Andrés Roca Rey, 29 ans, fort de dix ans d'alternative, est devenu le patron incontesté du ruedo et une véritable idole pour la jeunesse. Le maestro péruvien, qui se produit à la Feria de Béziers 2026, ne se contente pas de briller dans les arènes : il incarne une tauromachie résolument tournée vers le XXIe siècle et attire un public nouveau, notamment la « génération Z » (15-30 ans).
Un phénomène de société au-delà des arènes
Au-delà de ses qualités taurines d'exception, Andrés Roca Rey joue à la perfection les codes de son époque. Entouré d'une communication maîtrisée sur les réseaux sociaux, présent dans les médias grand public, le Péruvien façonne son image bien au-delà de la sphère taurine traditionnelle. En posant pour de prestigieux magazines de mode ou en faisant la une de la presse people, notamment avec sa récente idylle avec la fille de Rivera Ordóñez, il dépoussière le mythe et s'impose comme l'incarnation du héros romantique moderne.

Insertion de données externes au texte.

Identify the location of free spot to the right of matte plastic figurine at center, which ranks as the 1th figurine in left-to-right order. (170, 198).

Cette aura médiatique ne serait qu'une coquille vide si Roca Rey ne justifiait pas son statut au quotidien sur le sable. Certes, certains puristes lui reprochent encore un toreo « en ligne droite » et une part trop belle faite au spectaculaire. Mais le Péruvien sait comme personne conjuguer le frisson de l'extrême avec la profondeur du toreo classique. Son engagement absolu, son pouvoir face aux toros, sa créativité et son répertoire spectaculaire à la cape (saltilleras, gaoneras, chicuelinas…) donnent une dimension dramatique à ses prestations.
Le leader absolu de l'escalafón
Au-delà de ses triomphes dans les plus grandes arènes et de sa popularité immense en Amérique latine, Andrés Roca Rey s'est imposé comme le leader absolu de l'escalafón. C'est lui qui pèse sur le choix des élevages qu'il combat et des toreros qui effectuent le paseo à ses côtés. Certains rivaux directs, tels que Daniel Luque, Borja Jiménez ou David de Miranda, n'ont ainsi que de rares occasions de l'affronter en duel direct.
S'il conserve des détracteurs, le règne de Roca Rey ne souffre aucune contestation par sa capacité unique à remplir n'importe quelles arènes sur son seul nom. Ce phénomène rajeunit le public des plazas, des gradins espagnols aux arènes sud-américaines, où la jeunesse déferle à nouveau pour le voir. À Béziers, sa présence fait le plein et confirme son statut de rock star des ruedos.